Has My Dog Gone Crazy?
Has your beloved pet suddenly become aggressive or is he trying to chase something that isn't there? You may be asking yourself, has my dog gone crazy?
Even though you give your pet tons of affection and care, you may notice that his behavior has suddenly changed. Maybe he’s growling at you instead of thanking you for your pets. Or, maybe you’ve noticed him trying to chase something around that doesn’t exist, or he’s spinning around trying to bite his tail. So, you might be wondering, has my dog gone crazy? We’ll tell you what might be going on.
Why has my dog suddenly become aggressive?
Behavioral problems in dogs can have a lot of different causes. However, if they’re treated in time, they can generally be cured. Poor training and humanizing our pets can lead to aggressive attitudes towards their owners.
As a human, it might be difficult for you to understand why an animal that you treat so well, and who you treat like part of the family, and whose needs you care for, may suddenly act violently towards you.
But the problem lies in the way that you raised your pet. Remember, he’s an animal, not a person. Of course, it’s great that you treat him like another member of the family, but you can’t forget that he’s a dog. He’s not a human being and you have to respect his nature.
Also, both people and pets have to understand the house rules for coexistence. So, make sure you’re training your dog using clear rules and that there aren’t any contradictions. And, don’t hesitate to ask your vet or an animal behavior specialist for advice.
If you think that your dog has gone crazy, look for any causes for this behavior. You shouldn’t be surprised if you discover that, in some cases, you as an owner have a lot to do with his behavior.
Has my dog gone crazy?
There is other behavior that may lead you to think that your dog has gone crazy. These are known as stereotypical behaviors, which are actually nothing more than repeated behavior patterns that have the same sequence, but without any apparent purpose.

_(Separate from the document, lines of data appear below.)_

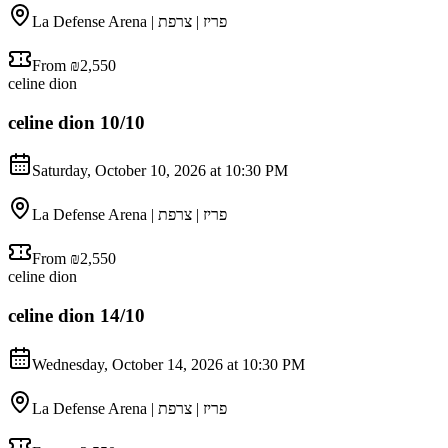
La Defense Arena | פריז | צרפת
From ₪2,550
celine dion
celine dion 10/10
Saturday, October 10, 2026 at 10:30 PM
La Defense Arena | פריז | צרפת
From ₪2,550
celine dion
celine dion 14/10
Wednesday, October 14, 2026 at 10:30 PM
La Defense Arena | פריז | צרפת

For example, if your dog starts to:
- Chase flies that don’t exist
- Walk in circles
- Constantly lick a part of his body, something that can cause a wound
- Chase his tail
- Growl at himself
- Attack his water or food bowl
Can all animals show this behavior?
These so-called stereotypical behaviors are only seen in animals that live in homes as pets, or those that are constantly in contact with humans. For example:
- Kennels and shelters
Experts have never observed any of this behavior in animals that live in the wild. So, they believe that domestication and, above all, confinement, causes these abnormal behavior patterns.
So, since humans have something to do with this behavior, we should start to accept the blame in the matter. Before you start wondering, ‘has my dog gone crazy?’ you should ask yourself if you’re at fault.
Reasons for this behavior in dogs
That’s why it’s very important for you to figure out why your dog is acting this way. Keep in mind that this behavior can also go hand in hand with stress and anxiety. For example:
- Moving to a new home
- Births or deaths in the family
- A new pet in the home
- Constant fighting
- Keeping him tied or locked up
- Not letting him exercise enough
Physical causes of stereotypical behavior
However, there are also some organic causes that can lead to compulsive behavior in dogs. Some of them are:
- Certain intracranial diseases, such as hydrocephalus, meningoencephalitis, or tumors
- Fractures in his tail, or Cauda Equine Syndrome
- Different skin infections such as dermatitis or food allergies or stings
- Viral diseases, such as distemper
- Lesions in peripheral nerve pathways
- Certain eye problems
- Lead intoxication
- Hepatic encephalopathy
Regardless of the cause, you should talk to your veterinarian.